Every entry has to be restated word for word.

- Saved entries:
===============

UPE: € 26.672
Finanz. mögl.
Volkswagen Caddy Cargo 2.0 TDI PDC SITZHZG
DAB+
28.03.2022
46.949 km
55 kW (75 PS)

===============

- Solution to this task:
UPE: € 26.672
Finanz. mögl.
Volkswagen Caddy Cargo 2.0 TDI PDC SITZHZG
DAB+
28.03.2022
46.949 km
55 kW (75 PS)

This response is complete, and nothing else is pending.